Lonely Planet Kids sent me a copy of the new picture book called How Cities Work by James Gulliver Hancock. It’s gorgeous! Like the title suggests, it’s a book about how cities work, from how they form, transport options, construction, living spaces, services, the structures under the ground and above the ground, and even futuristic cities.
The book is interactive for children, with sturdy open out pages, lift the flap sections and detailed illustrations to look over time and time again. My children found it very engaging, and informative too. Here’s an example of a fold out page with lift the flat sections so you can peek inside. This format gives you the feeling of being part of the city, like you’re immersed in the scene. The pages here open up to reveal life inside this high rise.

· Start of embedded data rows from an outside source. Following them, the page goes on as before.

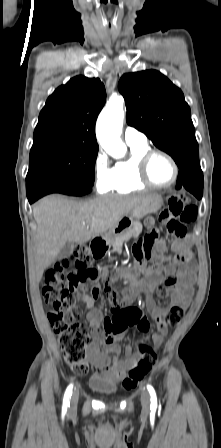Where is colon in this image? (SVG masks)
I'll return each mask as SVG.
<instances>
[{
  "mask_svg": "<svg viewBox=\"0 0 221 448\" xmlns=\"http://www.w3.org/2000/svg\"><path fill=\"white\" fill-rule=\"evenodd\" d=\"M197 217V209L189 203L185 196L171 195L168 198V205L161 214L162 220L168 233L179 239L187 235V226L193 223ZM153 236L146 237L137 246L136 256L140 263L152 257L151 247ZM194 257L193 251H187L178 255L176 261H189ZM98 278V271L91 266V253L89 246L80 244L74 247L71 255L56 267L46 272L43 285L42 296L46 304L51 307L49 321L54 332L59 337L61 350L71 369L79 374L88 372L86 361V346L91 342V335L86 326L79 321L80 313L75 308V302L90 285L95 284ZM175 284V277L168 274L164 278L165 288L160 290L162 298L167 295V287ZM108 296L111 301H115L112 288H109ZM126 320L121 322L119 327H114L110 323H105L108 331L122 328L124 326H136L138 331L147 335L150 332V322L145 314L134 306H129L124 310ZM183 316V309L173 306L162 318L165 325H176ZM139 351L142 358L130 369L127 378L123 381V386L131 390L144 378L156 363V353L154 349L139 342Z\"/></svg>",
  "mask_w": 221,
  "mask_h": 448,
  "instance_id": "obj_1",
  "label": "colon"
}]
</instances>
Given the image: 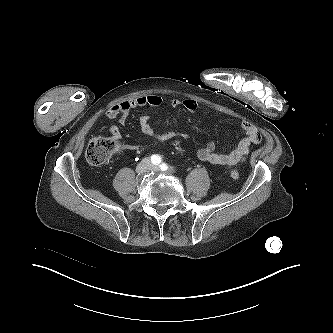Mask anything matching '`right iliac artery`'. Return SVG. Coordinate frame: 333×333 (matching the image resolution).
Wrapping results in <instances>:
<instances>
[{
	"label": "right iliac artery",
	"instance_id": "right-iliac-artery-1",
	"mask_svg": "<svg viewBox=\"0 0 333 333\" xmlns=\"http://www.w3.org/2000/svg\"><path fill=\"white\" fill-rule=\"evenodd\" d=\"M151 162H152L154 165H158V164H160V162H161V158H160V156H158V155H152V156H151Z\"/></svg>",
	"mask_w": 333,
	"mask_h": 333
}]
</instances>
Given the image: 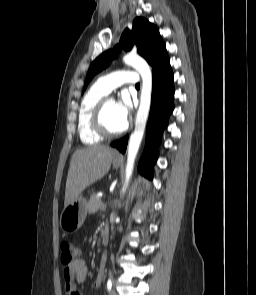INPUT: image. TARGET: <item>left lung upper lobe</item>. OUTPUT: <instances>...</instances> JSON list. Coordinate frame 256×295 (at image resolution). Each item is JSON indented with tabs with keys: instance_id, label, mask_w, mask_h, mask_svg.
<instances>
[{
	"instance_id": "left-lung-upper-lobe-1",
	"label": "left lung upper lobe",
	"mask_w": 256,
	"mask_h": 295,
	"mask_svg": "<svg viewBox=\"0 0 256 295\" xmlns=\"http://www.w3.org/2000/svg\"><path fill=\"white\" fill-rule=\"evenodd\" d=\"M136 45L138 53L152 66V72L169 63L165 44L158 29L148 20L137 17L134 19L132 30L128 28L121 35L119 45L97 57L91 64L84 84L87 87L95 74L106 68L117 57L121 49L129 51Z\"/></svg>"
}]
</instances>
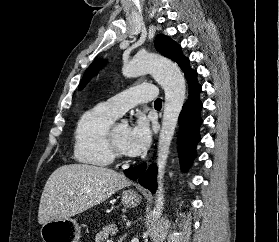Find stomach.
Here are the masks:
<instances>
[{
  "instance_id": "obj_1",
  "label": "stomach",
  "mask_w": 279,
  "mask_h": 242,
  "mask_svg": "<svg viewBox=\"0 0 279 242\" xmlns=\"http://www.w3.org/2000/svg\"><path fill=\"white\" fill-rule=\"evenodd\" d=\"M122 204L125 207H136L141 196L133 190L122 193ZM43 242H78L80 227L74 219H56L43 224L40 230Z\"/></svg>"
}]
</instances>
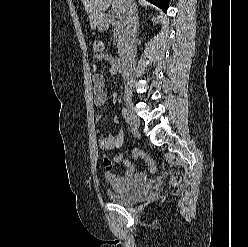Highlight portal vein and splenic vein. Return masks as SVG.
Segmentation results:
<instances>
[{
  "instance_id": "obj_1",
  "label": "portal vein and splenic vein",
  "mask_w": 248,
  "mask_h": 247,
  "mask_svg": "<svg viewBox=\"0 0 248 247\" xmlns=\"http://www.w3.org/2000/svg\"><path fill=\"white\" fill-rule=\"evenodd\" d=\"M116 16H120V13H118L117 11H116Z\"/></svg>"
}]
</instances>
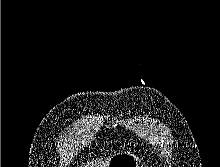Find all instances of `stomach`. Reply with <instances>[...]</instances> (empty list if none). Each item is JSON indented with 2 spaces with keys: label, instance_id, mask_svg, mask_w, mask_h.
I'll return each mask as SVG.
<instances>
[{
  "label": "stomach",
  "instance_id": "0dacf381",
  "mask_svg": "<svg viewBox=\"0 0 220 167\" xmlns=\"http://www.w3.org/2000/svg\"><path fill=\"white\" fill-rule=\"evenodd\" d=\"M140 159L134 153L118 152L114 154L107 167H139Z\"/></svg>",
  "mask_w": 220,
  "mask_h": 167
}]
</instances>
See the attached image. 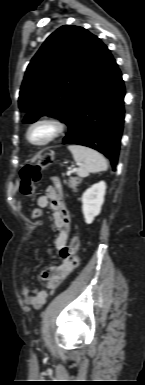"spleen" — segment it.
<instances>
[{
    "mask_svg": "<svg viewBox=\"0 0 145 385\" xmlns=\"http://www.w3.org/2000/svg\"><path fill=\"white\" fill-rule=\"evenodd\" d=\"M68 149L74 160L80 166L76 172L80 177H87L90 173L106 171L108 164L102 154L82 145H69Z\"/></svg>",
    "mask_w": 145,
    "mask_h": 385,
    "instance_id": "obj_1",
    "label": "spleen"
}]
</instances>
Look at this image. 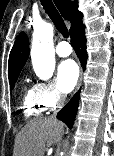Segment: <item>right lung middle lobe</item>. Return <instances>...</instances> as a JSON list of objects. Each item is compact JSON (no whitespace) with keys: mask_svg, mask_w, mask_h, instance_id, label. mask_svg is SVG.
Wrapping results in <instances>:
<instances>
[{"mask_svg":"<svg viewBox=\"0 0 114 156\" xmlns=\"http://www.w3.org/2000/svg\"><path fill=\"white\" fill-rule=\"evenodd\" d=\"M17 78H18V75L9 78L11 88L14 87Z\"/></svg>","mask_w":114,"mask_h":156,"instance_id":"right-lung-middle-lobe-1","label":"right lung middle lobe"}]
</instances>
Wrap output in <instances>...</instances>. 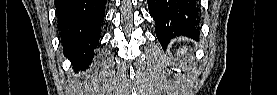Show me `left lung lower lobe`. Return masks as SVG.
Returning a JSON list of instances; mask_svg holds the SVG:
<instances>
[{
	"instance_id": "1",
	"label": "left lung lower lobe",
	"mask_w": 277,
	"mask_h": 95,
	"mask_svg": "<svg viewBox=\"0 0 277 95\" xmlns=\"http://www.w3.org/2000/svg\"><path fill=\"white\" fill-rule=\"evenodd\" d=\"M147 3L163 47L175 36H198L200 14L196 0H147Z\"/></svg>"
}]
</instances>
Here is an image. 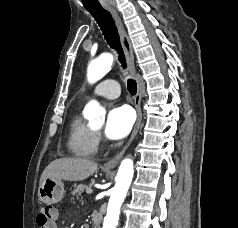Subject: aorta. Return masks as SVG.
I'll return each mask as SVG.
<instances>
[{
    "label": "aorta",
    "instance_id": "aorta-1",
    "mask_svg": "<svg viewBox=\"0 0 238 228\" xmlns=\"http://www.w3.org/2000/svg\"><path fill=\"white\" fill-rule=\"evenodd\" d=\"M113 61V55L110 53L101 54L91 61L87 69L88 82L93 84L102 79L111 70ZM104 114V109L95 100H91L84 109V116L91 121L101 119ZM133 174V160L130 158L123 159L115 178L116 183L109 199L102 228H116L118 225L120 207L131 185Z\"/></svg>",
    "mask_w": 238,
    "mask_h": 228
}]
</instances>
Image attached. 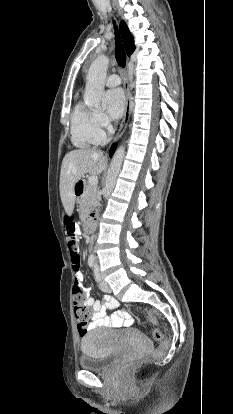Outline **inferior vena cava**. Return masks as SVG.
<instances>
[{"mask_svg":"<svg viewBox=\"0 0 233 414\" xmlns=\"http://www.w3.org/2000/svg\"><path fill=\"white\" fill-rule=\"evenodd\" d=\"M90 238H92L91 240L93 241V238H95V233H90Z\"/></svg>","mask_w":233,"mask_h":414,"instance_id":"1","label":"inferior vena cava"}]
</instances>
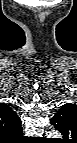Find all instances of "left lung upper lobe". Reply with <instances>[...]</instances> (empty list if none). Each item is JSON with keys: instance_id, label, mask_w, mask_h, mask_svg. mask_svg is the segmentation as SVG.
I'll return each instance as SVG.
<instances>
[{"instance_id": "1", "label": "left lung upper lobe", "mask_w": 77, "mask_h": 143, "mask_svg": "<svg viewBox=\"0 0 77 143\" xmlns=\"http://www.w3.org/2000/svg\"><path fill=\"white\" fill-rule=\"evenodd\" d=\"M71 123L66 122V123L54 125V126L57 130H59L62 133L63 137H68V134L69 136L71 135V130H70Z\"/></svg>"}]
</instances>
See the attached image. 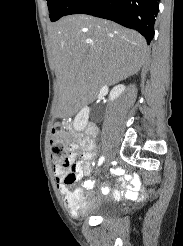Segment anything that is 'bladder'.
Masks as SVG:
<instances>
[{
    "instance_id": "obj_1",
    "label": "bladder",
    "mask_w": 183,
    "mask_h": 246,
    "mask_svg": "<svg viewBox=\"0 0 183 246\" xmlns=\"http://www.w3.org/2000/svg\"><path fill=\"white\" fill-rule=\"evenodd\" d=\"M120 211L121 209L117 205L108 201L98 200L90 214L101 218H108L118 215Z\"/></svg>"
}]
</instances>
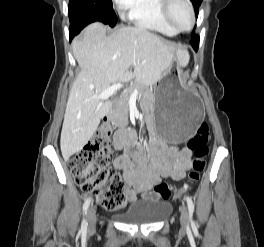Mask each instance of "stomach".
Segmentation results:
<instances>
[{
    "instance_id": "obj_1",
    "label": "stomach",
    "mask_w": 264,
    "mask_h": 247,
    "mask_svg": "<svg viewBox=\"0 0 264 247\" xmlns=\"http://www.w3.org/2000/svg\"><path fill=\"white\" fill-rule=\"evenodd\" d=\"M182 67V63H170L153 91L155 129L161 138L173 143L189 141L204 118L198 95L185 91L179 82Z\"/></svg>"
}]
</instances>
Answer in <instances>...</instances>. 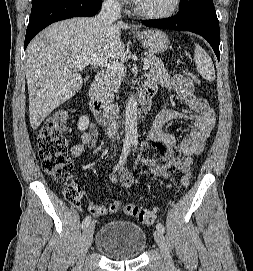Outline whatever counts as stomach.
<instances>
[{"label": "stomach", "mask_w": 253, "mask_h": 271, "mask_svg": "<svg viewBox=\"0 0 253 271\" xmlns=\"http://www.w3.org/2000/svg\"><path fill=\"white\" fill-rule=\"evenodd\" d=\"M136 37L150 54L163 53L170 45L167 34L161 30L151 29L141 31L136 34Z\"/></svg>", "instance_id": "obj_1"}]
</instances>
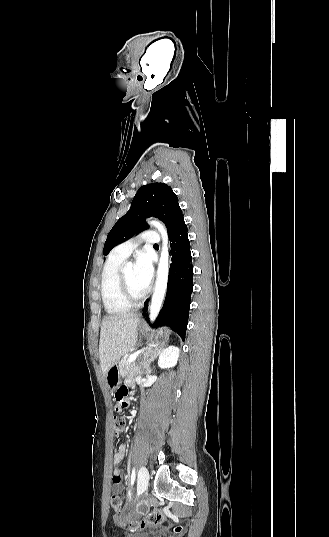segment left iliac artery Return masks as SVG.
<instances>
[{
  "label": "left iliac artery",
  "instance_id": "44dca946",
  "mask_svg": "<svg viewBox=\"0 0 329 537\" xmlns=\"http://www.w3.org/2000/svg\"><path fill=\"white\" fill-rule=\"evenodd\" d=\"M135 468L132 469V474H131V480H130V488H132L133 484H134V481H135Z\"/></svg>",
  "mask_w": 329,
  "mask_h": 537
}]
</instances>
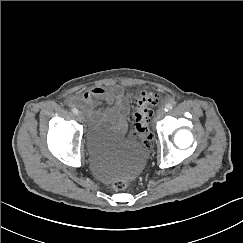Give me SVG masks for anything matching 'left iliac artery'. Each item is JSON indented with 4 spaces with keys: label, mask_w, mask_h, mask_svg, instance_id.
Masks as SVG:
<instances>
[{
    "label": "left iliac artery",
    "mask_w": 243,
    "mask_h": 243,
    "mask_svg": "<svg viewBox=\"0 0 243 243\" xmlns=\"http://www.w3.org/2000/svg\"><path fill=\"white\" fill-rule=\"evenodd\" d=\"M173 108V105L171 103H168L165 105V111H169Z\"/></svg>",
    "instance_id": "44dca946"
}]
</instances>
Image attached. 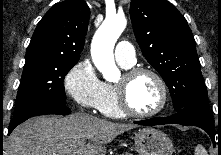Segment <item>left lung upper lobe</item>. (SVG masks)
<instances>
[{"mask_svg":"<svg viewBox=\"0 0 221 155\" xmlns=\"http://www.w3.org/2000/svg\"><path fill=\"white\" fill-rule=\"evenodd\" d=\"M130 16L142 53L168 86L174 109L207 99L195 40L182 14L167 0H132Z\"/></svg>","mask_w":221,"mask_h":155,"instance_id":"obj_1","label":"left lung upper lobe"}]
</instances>
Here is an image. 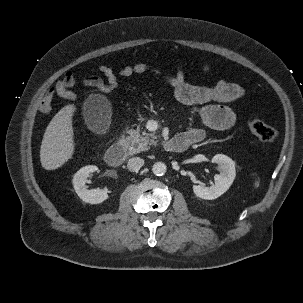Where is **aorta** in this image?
Wrapping results in <instances>:
<instances>
[{
	"instance_id": "aorta-1",
	"label": "aorta",
	"mask_w": 303,
	"mask_h": 303,
	"mask_svg": "<svg viewBox=\"0 0 303 303\" xmlns=\"http://www.w3.org/2000/svg\"><path fill=\"white\" fill-rule=\"evenodd\" d=\"M152 171L156 176H163L167 171V166L163 162H156L152 166Z\"/></svg>"
}]
</instances>
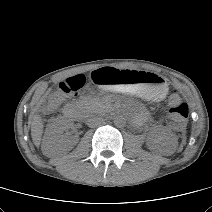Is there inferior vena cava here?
Segmentation results:
<instances>
[{"label":"inferior vena cava","instance_id":"inferior-vena-cava-1","mask_svg":"<svg viewBox=\"0 0 212 212\" xmlns=\"http://www.w3.org/2000/svg\"><path fill=\"white\" fill-rule=\"evenodd\" d=\"M103 119L101 117H91L87 120V125L89 127H94L96 125L101 124Z\"/></svg>","mask_w":212,"mask_h":212}]
</instances>
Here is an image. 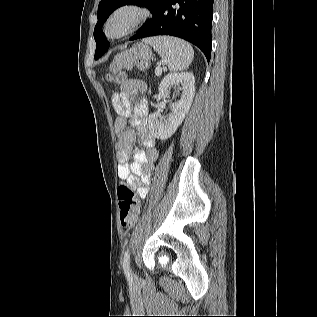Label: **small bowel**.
<instances>
[{
	"label": "small bowel",
	"instance_id": "1",
	"mask_svg": "<svg viewBox=\"0 0 317 317\" xmlns=\"http://www.w3.org/2000/svg\"><path fill=\"white\" fill-rule=\"evenodd\" d=\"M146 90L143 82L137 79H127L120 90L111 97L112 105L118 114L114 128L118 137L117 160L118 176L129 187L137 192L140 199L149 194L153 163L158 158L155 137L149 132L147 126L148 107L143 99L137 102V96ZM130 118V127L128 119ZM138 136L146 151L135 146ZM132 155L133 161L128 163Z\"/></svg>",
	"mask_w": 317,
	"mask_h": 317
}]
</instances>
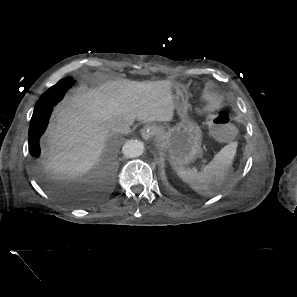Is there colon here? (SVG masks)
<instances>
[{"label": "colon", "mask_w": 297, "mask_h": 297, "mask_svg": "<svg viewBox=\"0 0 297 297\" xmlns=\"http://www.w3.org/2000/svg\"><path fill=\"white\" fill-rule=\"evenodd\" d=\"M209 125L213 135L220 140H229L235 133V127L231 124L226 110L210 115Z\"/></svg>", "instance_id": "obj_1"}]
</instances>
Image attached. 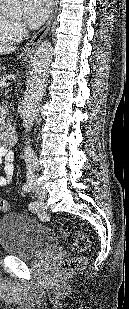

The illustrations are delightful. Detailed enough to make children want to read the book again and again as they search for new things, and yet the illustrations hold a simplicity that is pleasing to the eye.
This book would appeal to a wide age group due to its engaging nature (even my teens enjoyed it). However, I would pick the niche age to be from 5 to 11. The fold out sections are really sturdy which means longevity for this type of book and the cover is extremely thick and unbending which makes it easy to take in and out of the bookcase without affecting its shape. In saying that, for young children, it may be a good sit-and-read-together type of book. I also appreciated the general nature of the information and illustrations in that they can applied to cities in general. While some minor features are Americanised, the book doesn’t appear to me to be modelled on only just one place, so is relatable to many cities around the world. I believe this is one of those books children will remember loving well into adulthood.